Le Dr Steven Carrier, optométriste mais surtout président de l'Association des optométristes du Québec (AOQ).

Les optométristes veulent invalider un arrêté ministériel

L'impasse persiste toujours entre l'État québécois et l'Association des optométristes du Québec (AOQ) sur le renouvellement de leur entente 2015-2020. Le regroupement professionnel entend maintenant poursuivre son pourvoi en contrôle judiciaire pour invalider l'arrêté ministériel «illégal» du ministre Gaétan Barrette, qui annulait l'entrée, en vigueur le 9 mars dernier, du retrait de 90% des optométristes québécois du régime public.

La Cour supérieure a toutefois accepté, lundi, de fixer l'audition de cette cause au 14 juin prochain, par préférence.

«Alors que le gouvernement a conclu plusieurs ententes dans le domaine de la santé dans les derniers mois, il s’entête depuis 15 ans à ignorer les demandes légitimes de rattrapage des optométristes face à l’augmentation de leurs coûts d’exploitation», estime le Dr Steven Carrier, optométriste mais surtout président de l’AOQ.

La signature d'une entente en bonne et due forme sur la tarification, dans les meilleurs délais, est une «condition essentielle» selon lui au succès du projet Tout pour nos enfants

Mise sur pied par le gouvernement du Québec, l'initiative vise surtout à offrir des examens oculovisuels gratuitement aux élèves du préscolaire. L'AOQ affirme appuyer l'idée, mais n'y participera pas sans une enveloppe budgétaire «couvrant les frais d'examen», indique Carrier.

Préjudices subis

Aux yeux de l'association, le préjudice que subissent les optométristes passe par le refus de leur droit de devenir non-participants, et celui-ci s'accentue avec «le passage du temps et l'inertie du gouvernement». 

Les plafonds trimestriels par optométristes pour actes couverts — qui sont assurés par la Régie de l'assurance-maladie du Québec (RAMQ) — font en sorte que plusieurs professionnels ne sont payés que 25% de leurs honoraires. Cela équivaut à 10$ l'examen de la vue, en moyenne, plaide l'AOQ. «On est déjà forcés à travailler à perte par et pour le gouvernement», tranche-t-on dans un communiqué.

Le groupe soutient plus loin, dans son pourvoi judiciaire, que le ministre Barrette n'a pas non plus «le pouvoir de suspendre le droit des optométristes» de ne pas participer au régime public. 
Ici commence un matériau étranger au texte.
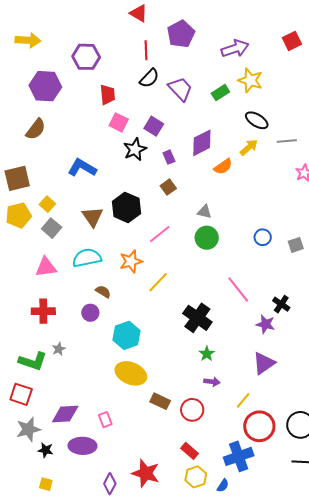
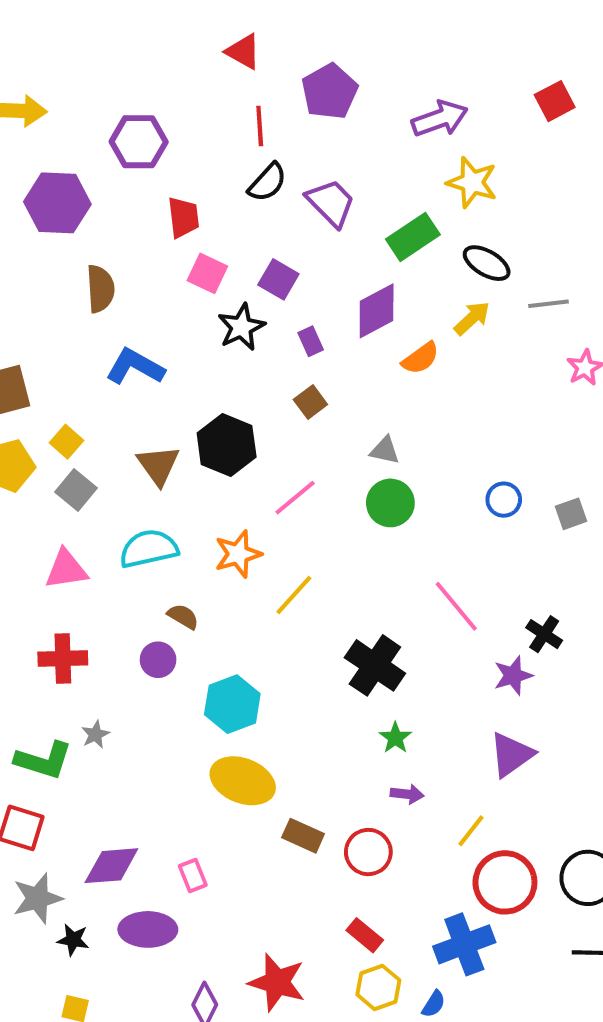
green rectangle: (220, 93) -> (413, 237), moved, size x1.4
brown semicircle: (36, 129) -> (100, 289), moved, turned -40
purple star: (265, 324) -> (513, 676), turned -30

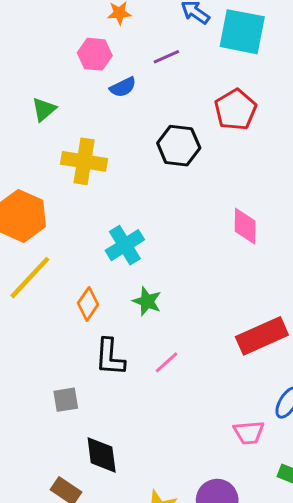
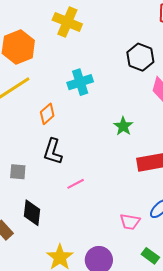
black hexagon: (179, 146) -> (140, 57), moved
green star: (147, 301) -> (123, 126), moved
pink line: (166, 362) -> (76, 184), moved

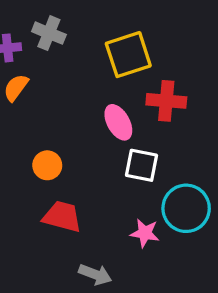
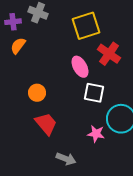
red cross: (166, 101) -> (109, 54), turned 30
red trapezoid: (62, 217) -> (46, 124), turned 35

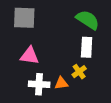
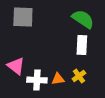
pink triangle: (30, 56) -> (16, 66), moved, turned 30
yellow cross: (79, 72) -> (79, 76), moved

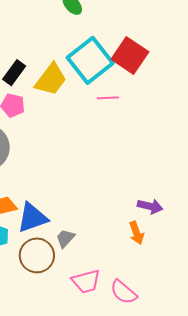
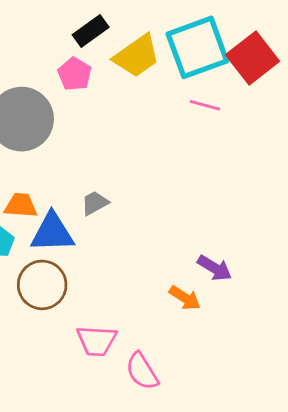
orange arrow: (137, 233) -> (185, 298), turned -55
gray trapezoid: (65, 238) -> (95, 203), moved

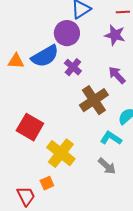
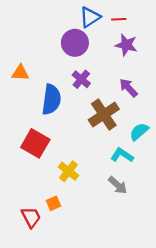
red line: (123, 12) -> (119, 19), moved
blue semicircle: (45, 56) -> (51, 100), moved, turned -52
yellow cross: (61, 153) -> (68, 171), size x0.7

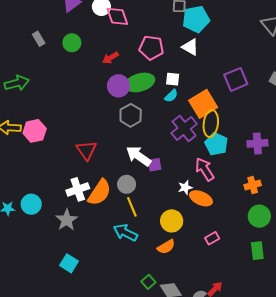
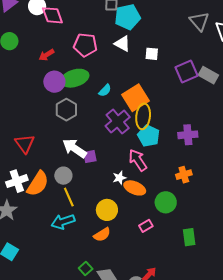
white square: (173, 79) -> (152, 54), moved
purple square: (236, 79) -> (187, 72), moved
green circle: (259, 216) -> (166, 202), moved
cyan arrow: (125, 233) -> (63, 222), turned -45

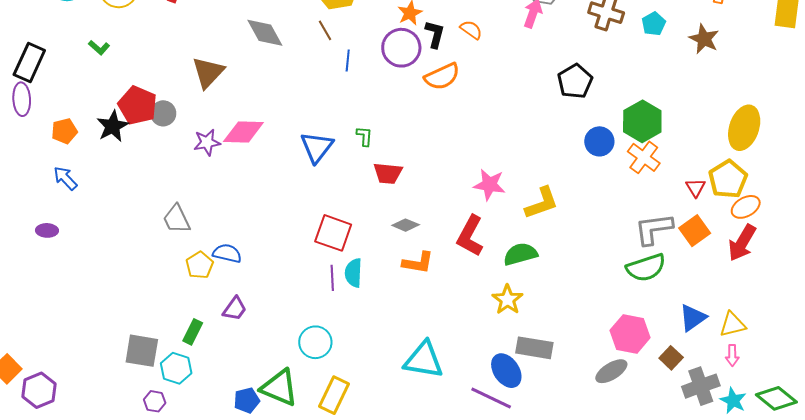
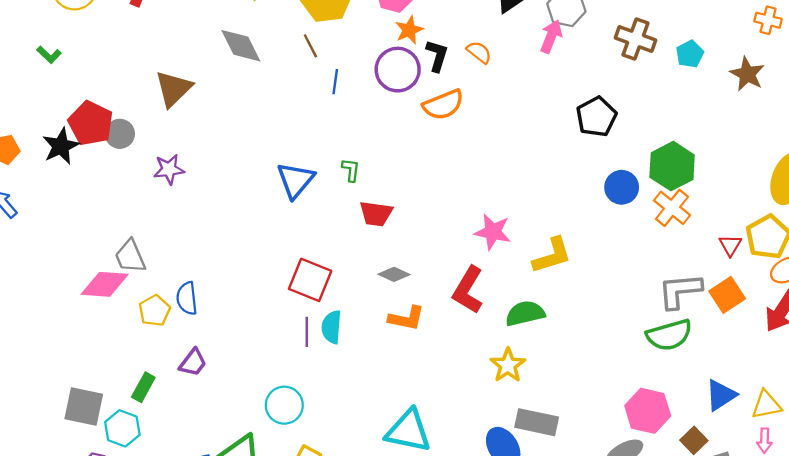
pink diamond: (243, 132) -> (105, 284), moved
blue semicircle: (227, 253) -> (187, 298), turned -112

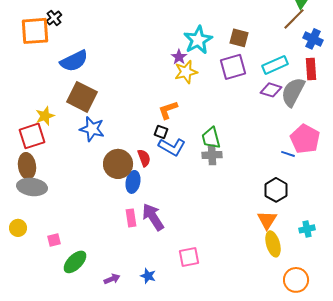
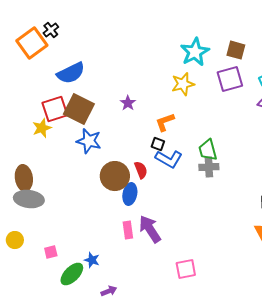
orange square: (35, 31) -> (32, 43), turned -32
purple star: (179, 57) -> (128, 103), moved
red square: (32, 136) -> (55, 109), moved
blue star: (148, 276) -> (92, 260), moved

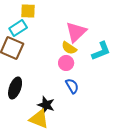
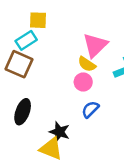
blue semicircle: (72, 86) -> (90, 109), turned -105

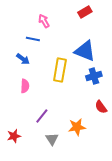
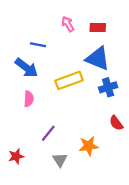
red rectangle: (85, 12) -> (98, 28), moved, turned 32
pink arrow: (44, 21) -> (68, 24), moved
blue arrow: (23, 59) -> (26, 68), size x1.5
yellow rectangle: (60, 70) -> (69, 80), turned 60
«L’article 30.1 de la Loi sur l’assurance maladie, en vertu duquel l’arrêté a été émis, accorde au ministre un pouvoir limité qui ne vise que les professionnels de la santé qui fournissent des services médicaux, soit les médecins. Les optométristes, pour leur part, ne sont pas médecins et fournissent des services optométristes», peut-on lire dans une missive envoyée lundi aux médias.

L’AOQ soutient que l’arrêté ministériel est purement et simplement invalide en plus de se révéler inopérant, dans l'optique où il a été émis «en l’absence de compétence».